Comme prévu à l'issue de notre rencontre à Londres pour la version PS3 d'Oblivion, c'est le lendemain à Paris que nous avons recroisé Pete Hines. Cette fois-ci, il nous a parlé du nouvel add-on pour Oblivion destiné au PC et à la Xbox 360 : Shivering Isles.
jeuxvideo.com > Comment résumeriez-vous l'idée directrice de Shivering Isles ?
Pete Hines : C'est assez simple. Nous voulions créer du contenu qui serait en accord avec l'ambiance générale d'Oblivion mais qui permettrait aux joueurs de découvrir quelque chose d'original, une nouvelle vision un peu décalée. C'est pour cela que nous nous sommes inspirés de ce qu'il y avait de mieux dans Oblivion, des quêtes les plus intéressantes, mais que nous avons situé l'action dans un pays quelque peu étrange. Le but est bien entendu de renouveler l'intérêt des joueurs qui ont parcouru Cyrodiil de base en long, en large et en travers.
jeuxvideo.com > Quelle est la superficie de cette nouvelle région où se déroule Shivering Isles ?
Pete Hines : Elle fait à peu près un quart de Cyrodiil. C'est donc assez grand.
jeuxvideo.com > On peut parler de continuité dans le changement ?
Pete Hines : En ce qui concerne le système de jeu, indubitablement. Mais nous avons ajouté du contenu et une ambiance très différente. Si vous chargez une sauvegarde du jeu de base et que vous chargez ensuite une sauvegarde faite dans l'add-on, la différence vous sautera aux yeux.
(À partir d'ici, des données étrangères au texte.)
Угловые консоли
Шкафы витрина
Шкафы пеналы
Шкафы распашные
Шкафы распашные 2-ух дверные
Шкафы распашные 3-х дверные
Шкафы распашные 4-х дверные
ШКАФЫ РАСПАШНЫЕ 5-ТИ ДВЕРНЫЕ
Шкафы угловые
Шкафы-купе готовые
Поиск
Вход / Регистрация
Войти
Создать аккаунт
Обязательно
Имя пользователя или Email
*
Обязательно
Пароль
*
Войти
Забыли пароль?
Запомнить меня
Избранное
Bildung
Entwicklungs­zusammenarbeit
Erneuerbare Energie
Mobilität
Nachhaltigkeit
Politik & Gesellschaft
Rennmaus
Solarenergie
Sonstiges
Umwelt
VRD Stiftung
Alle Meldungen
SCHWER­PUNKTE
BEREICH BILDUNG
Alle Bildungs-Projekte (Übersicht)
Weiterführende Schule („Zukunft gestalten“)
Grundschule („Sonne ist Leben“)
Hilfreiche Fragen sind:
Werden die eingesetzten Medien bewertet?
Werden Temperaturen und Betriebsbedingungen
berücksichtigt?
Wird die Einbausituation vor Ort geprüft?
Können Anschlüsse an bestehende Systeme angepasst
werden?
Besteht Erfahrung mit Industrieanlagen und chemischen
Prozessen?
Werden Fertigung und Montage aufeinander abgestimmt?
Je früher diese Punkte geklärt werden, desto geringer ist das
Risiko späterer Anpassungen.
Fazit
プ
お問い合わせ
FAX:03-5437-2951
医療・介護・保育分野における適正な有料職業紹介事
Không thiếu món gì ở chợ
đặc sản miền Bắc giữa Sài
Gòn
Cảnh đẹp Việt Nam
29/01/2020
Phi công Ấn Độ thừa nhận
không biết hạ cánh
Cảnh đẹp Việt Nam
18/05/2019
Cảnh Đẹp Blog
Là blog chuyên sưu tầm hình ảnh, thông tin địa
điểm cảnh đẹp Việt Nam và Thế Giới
jeuxvideo.com > Tout ce qui était disponible en téléchargement, payant ou pas, sera-t-il inclus dans cet add-on ?
Pete Hines : Non. Tout ce contenu reste à part. Par exemple, les armures pour les chevaux ne seront pas mises à disposition dans cet add-on.
jeuxvideo.com > Pour revenir sur l'ambiance, comment la décririez-vous ?
Pete Hines : Il est clair que nous avons voulu donner au joueur un sentiment d'étrangeté, de folie. Le côté "Dementia" est dangereux et déprimant, presque mauvais. A l'opposé, le côté "Mania" est censé être bien plus joli et coloré. Mais en fait, ces deux contrées reflètent la psyché de leur Sheogorath. C'est un personnage à la fois un peu joyeux, un peu dépressif et peut-être fou.
jeuxvideo.com > Et on peut imaginer que dans Mania tout est joli, les gens sont sympathiques mais qu'en fait "trop de bonheur tue le bonheur" ?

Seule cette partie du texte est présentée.